§ Source material
-------

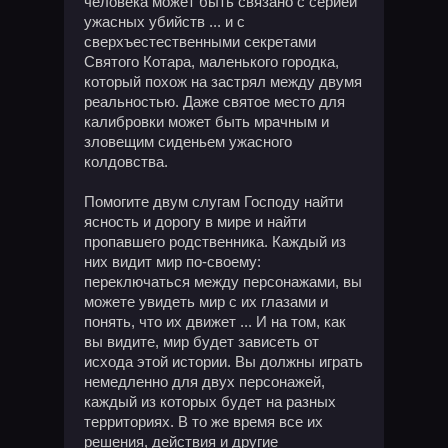
человека может быть связано с серией
ужасных убийств ... и с
сверхъестественными секретами
Святого Котара, маленького городка,
который похож на застрял между двумя
реальностью. Даже святое место для
калибровки может быть мрачным и
зловещим сиденьем ужасного
колдовства.
Помогите двум слугам Господу найти
ясность и дорогу в мире и найти
пропавшего родственника. Каждый из
них видит мир по-своему:
переключаться между персонажами, вы
можете увидеть мир с их глазами и
понять, что их движет ... И на том, как
вы видите, мир будет зависеть от
исхода этой истории. Вы должны играть
немедленно для двух персонажей,
каждый из которых будет на разных
территориях. В то же время все их
решения, действия и другие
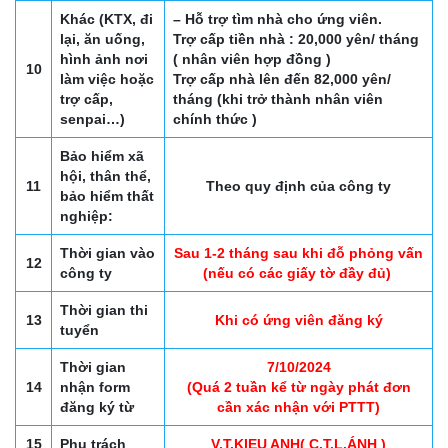
Khác (KTX, đi
– Hỗ trợ tìm nhà cho ứng viên.
lại, ăn uống,
Trợ cấp tiền nhà : 20,000 yên/ tháng
hình ảnh nơi
( nhân viên hợp đồng )
10
làm việc hoặc
Trợ cấp nhà lên đến 82,000 yên/
trợ cấp,
tháng (khi trở thành nhân viên
senpai…)
chính thức )
Bảo hiểm xã
hội, thân thể,
11
Theo quy định của công ty
bảo hiểm thất
nghiệp:
Thời gian vào
Sau 1-2 tháng sau khi đỗ phỏng vấn
12
công ty
(nếu có các giấy tờ đầy đủ)
Thời gian thi
13
Khi có ứng viên đăng ký
tuyển
Thời gian
7/10/2024
14
nhận form
(Quá 2 tuần kể từ ngày phát đơn
đăng ký từ
cần xác nhận với PTTT)
15
Phụ trách
V.T.KIEU ANH( C.T.L.ÁNH )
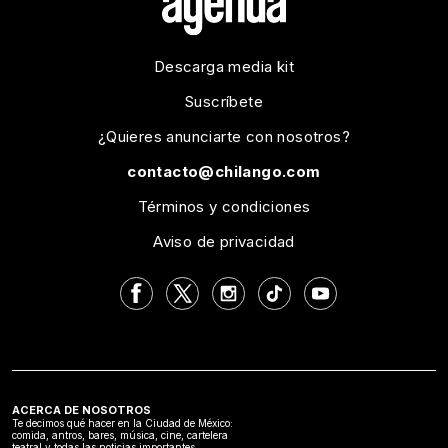
Descarga media kit
Suscríbete
¿Quieres anunciarte con nosotros?
contacto@chilango.com
Términos y condiciones
Aviso de privacidad
ACERCA DE NOSOTROS
Te decimos qué hacer en la Ciudad de México:
comida, antros, bares, música, cine, cartelera
teatral y todas las noticias importantes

-------

Copy the entries above exactly, but only the stretch from the line containing "понять, что их движет ... И на том, как" through the line containing "Thời gian vào". Keep both end lines; drop the pictures.

§ Solved exercise
понять, что их движет ... И на том, как
вы видите, мир будет зависеть от
исхода этой истории. Вы должны играть
немедленно для двух персонажей,
каждый из которых будет на разных
территориях. В то же время все их
решения, действия и другие
Khác (KTX, đi
– Hỗ trợ tìm nhà cho ứng viên.
lại, ăn uống,
Trợ cấp tiền nhà : 20,000 yên/ tháng
hình ảnh nơi
( nhân viên hợp đồng )
10
làm việc hoặc
Trợ cấp nhà lên đến 82,000 yên/
trợ cấp,
tháng (khi trở thành nhân viên
senpai…)
chính thức )
Bảo hiểm xã
hội, thân thể,
11
Theo quy định của công ty
bảo hiểm thất
nghiệp:
Thời gian vào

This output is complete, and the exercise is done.